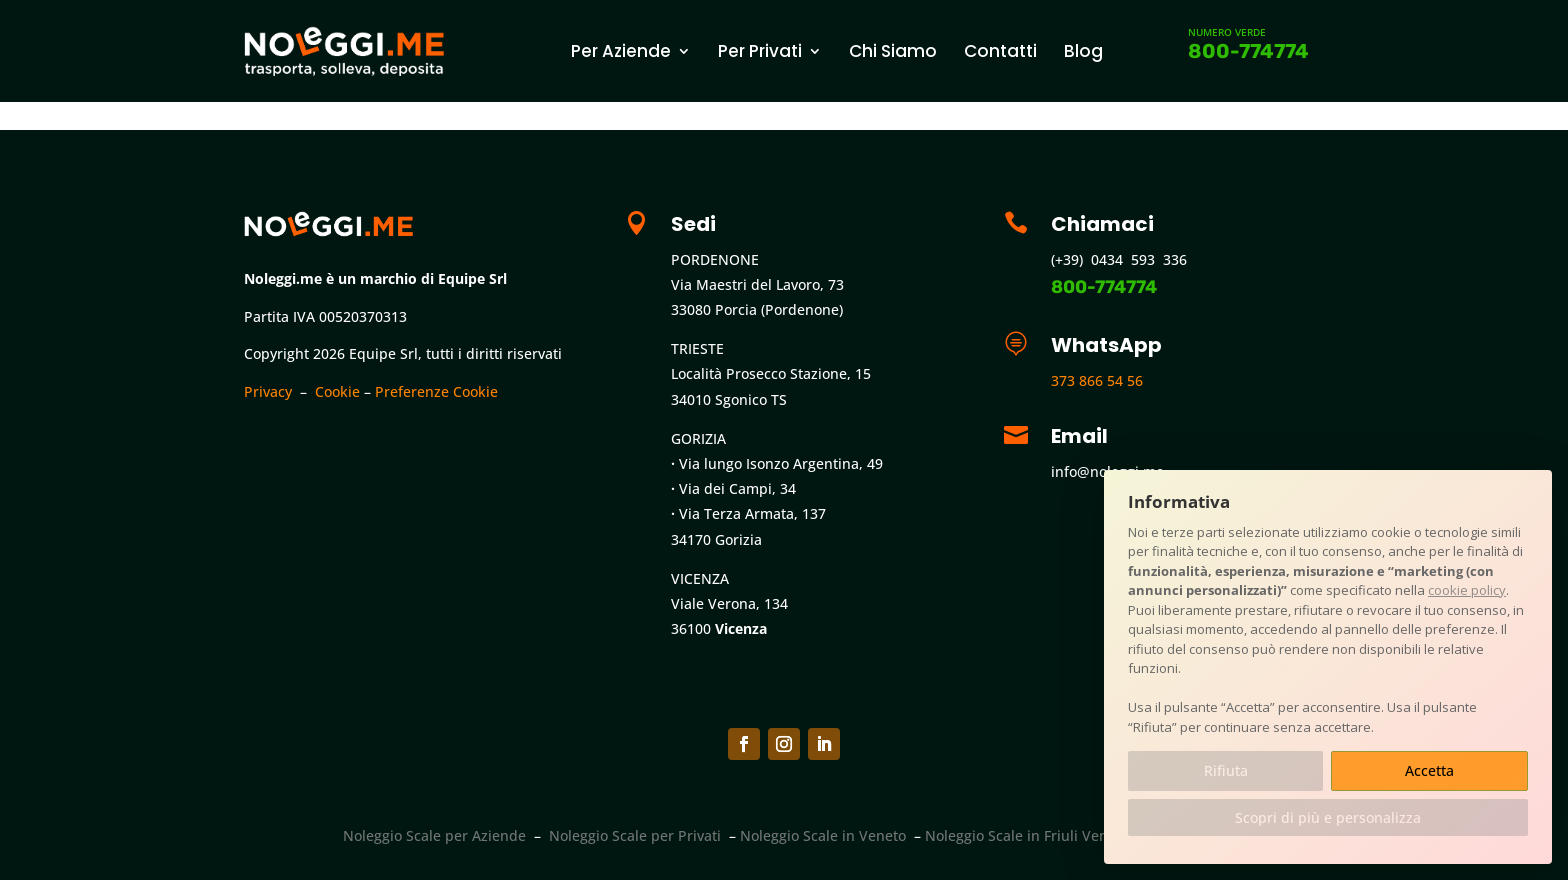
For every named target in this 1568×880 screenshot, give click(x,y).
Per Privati (760, 51)
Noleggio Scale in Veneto (823, 835)
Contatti (1000, 51)
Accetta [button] (1429, 770)
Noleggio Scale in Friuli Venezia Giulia (1051, 835)
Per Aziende (621, 51)
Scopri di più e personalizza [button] (1328, 817)
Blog (1083, 51)
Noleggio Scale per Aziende (434, 835)
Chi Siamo (893, 51)
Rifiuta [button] (1226, 770)
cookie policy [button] (1467, 590)
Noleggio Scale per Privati (635, 835)
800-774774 (1248, 51)
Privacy (268, 391)
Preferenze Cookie (436, 391)
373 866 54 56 (1097, 380)
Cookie (337, 391)
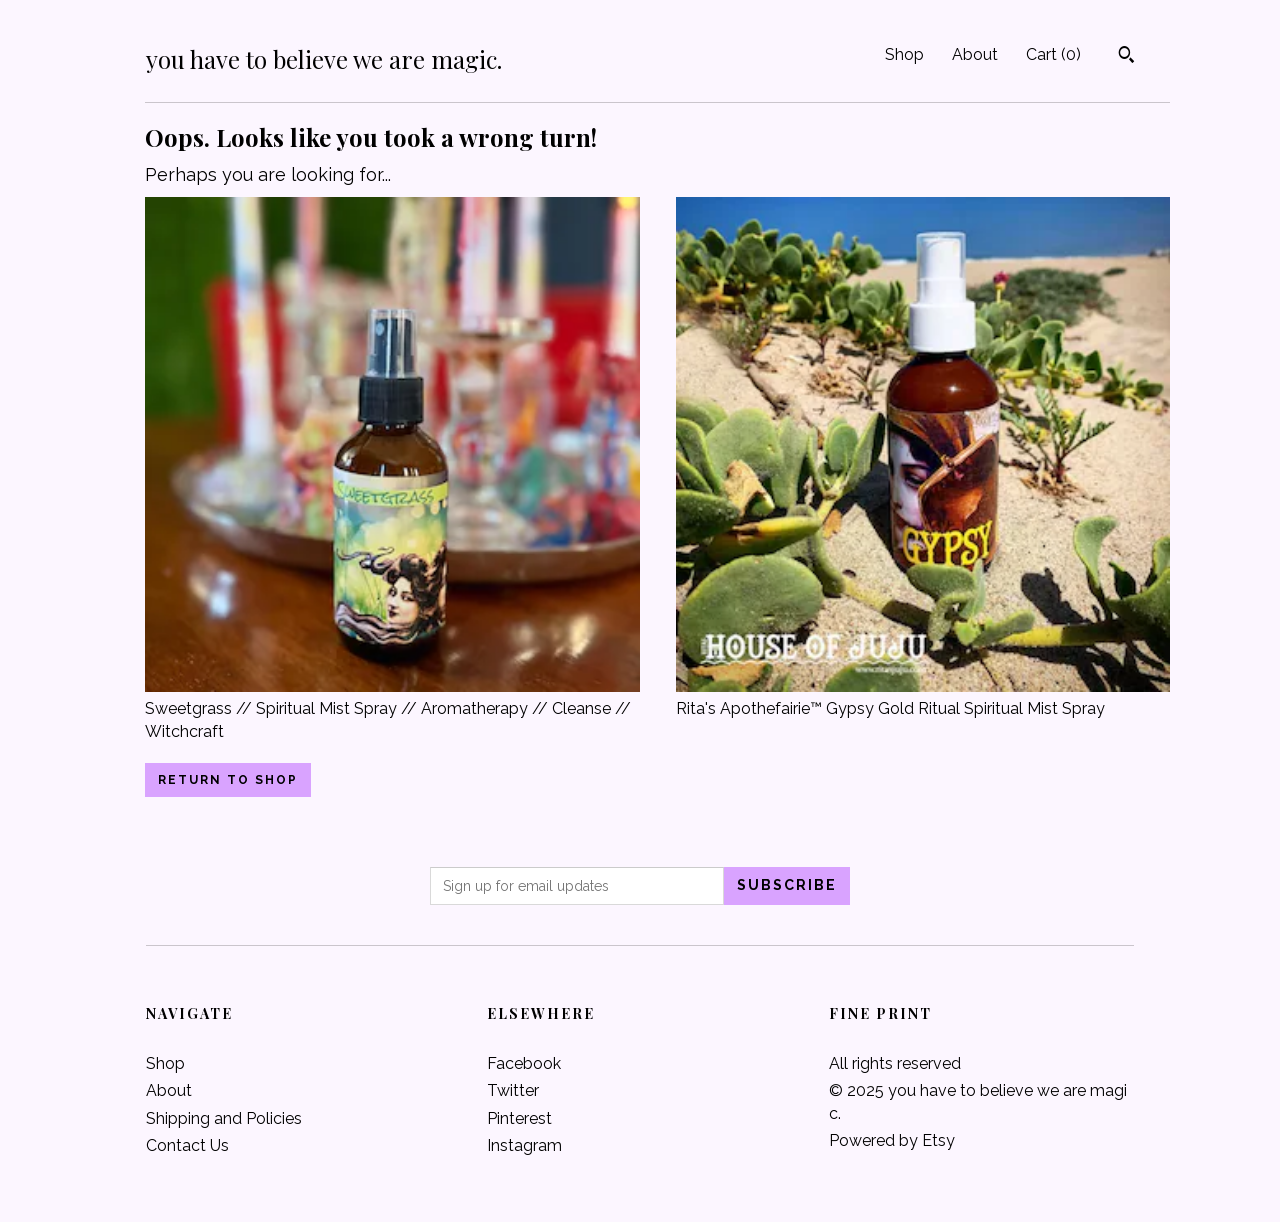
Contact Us (187, 1145)
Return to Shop (228, 780)
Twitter (513, 1090)
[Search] (1126, 57)
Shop (904, 54)
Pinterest (519, 1118)
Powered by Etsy (892, 1140)
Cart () (1053, 54)
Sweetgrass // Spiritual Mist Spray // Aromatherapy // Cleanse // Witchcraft (392, 709)
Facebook (524, 1063)
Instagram (524, 1145)
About (975, 54)
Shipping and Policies (224, 1118)
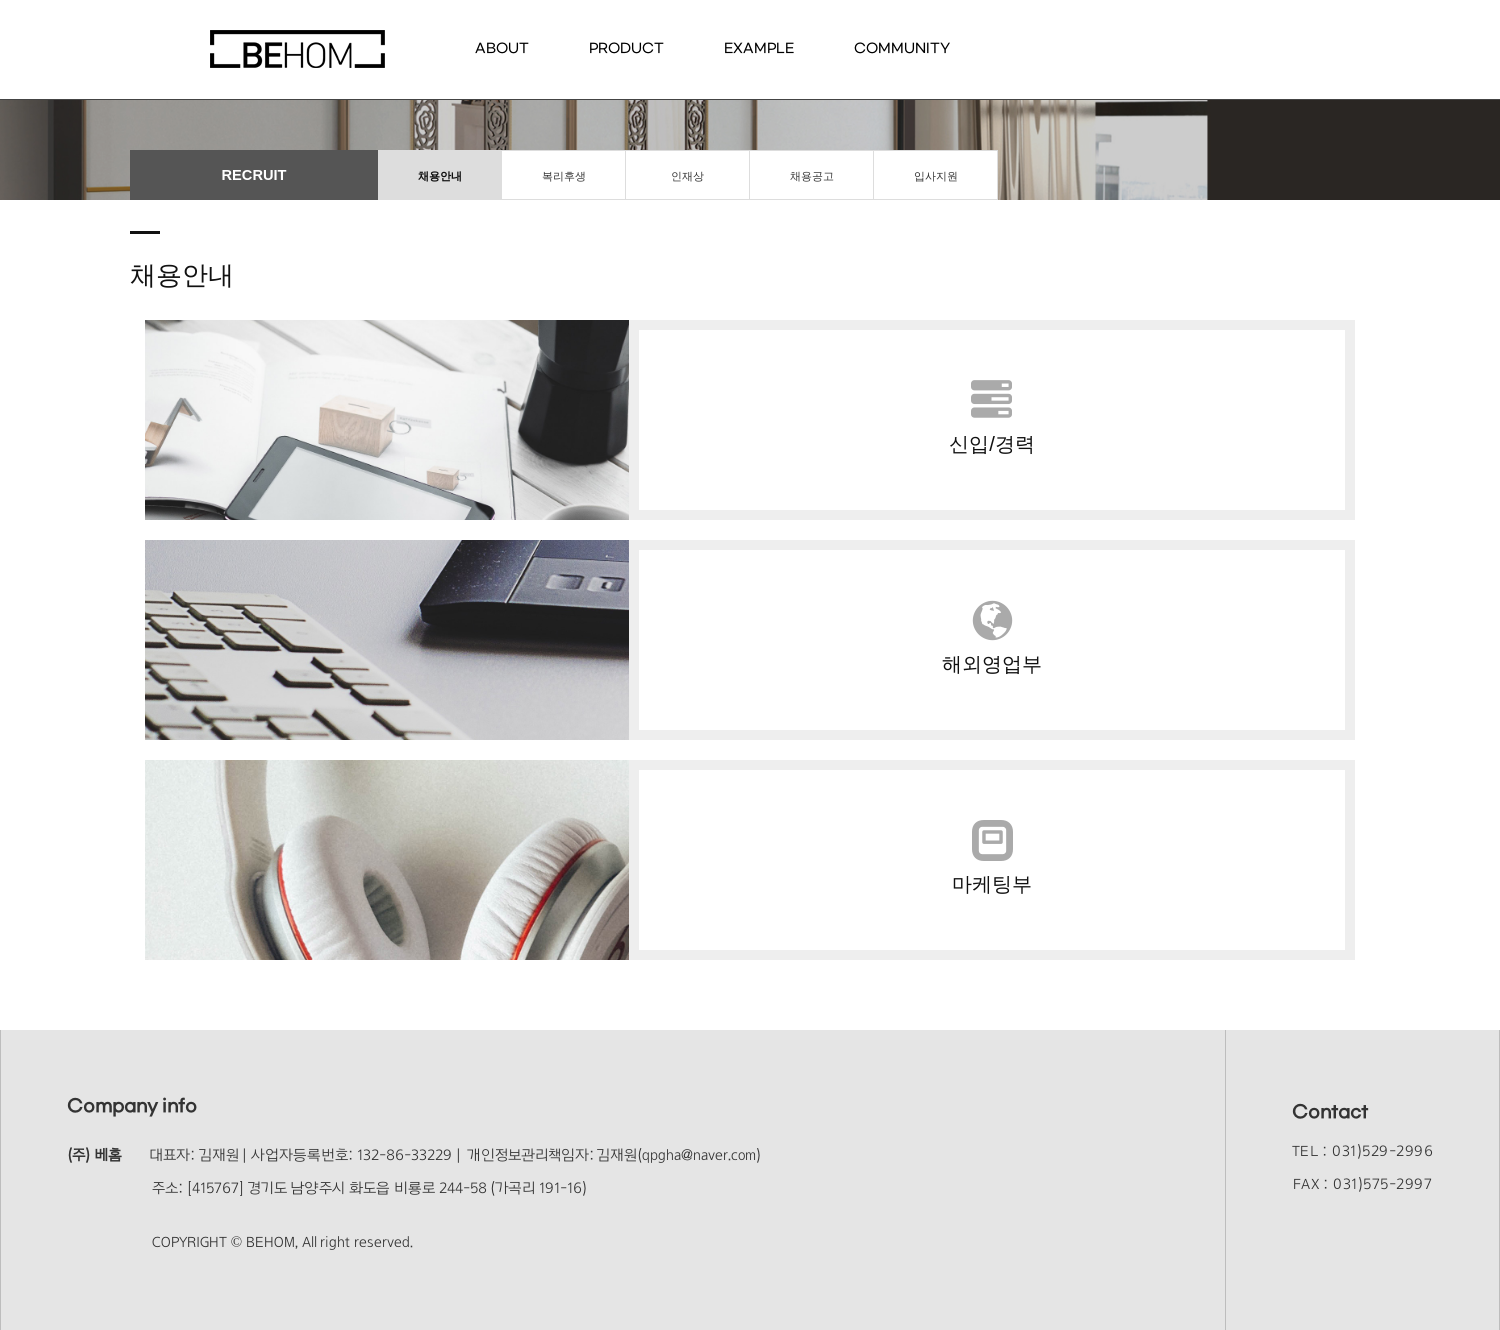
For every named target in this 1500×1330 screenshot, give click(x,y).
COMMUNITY (902, 48)
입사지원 (936, 176)
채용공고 (812, 176)
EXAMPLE (759, 48)
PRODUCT (626, 48)
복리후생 (564, 176)
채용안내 (440, 176)
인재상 (687, 176)
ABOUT (502, 48)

★ ★ ★

- Your objective:
Going through the material above, how many lines contain the word "every"? Write only the number.

- Reply to the exercise:
2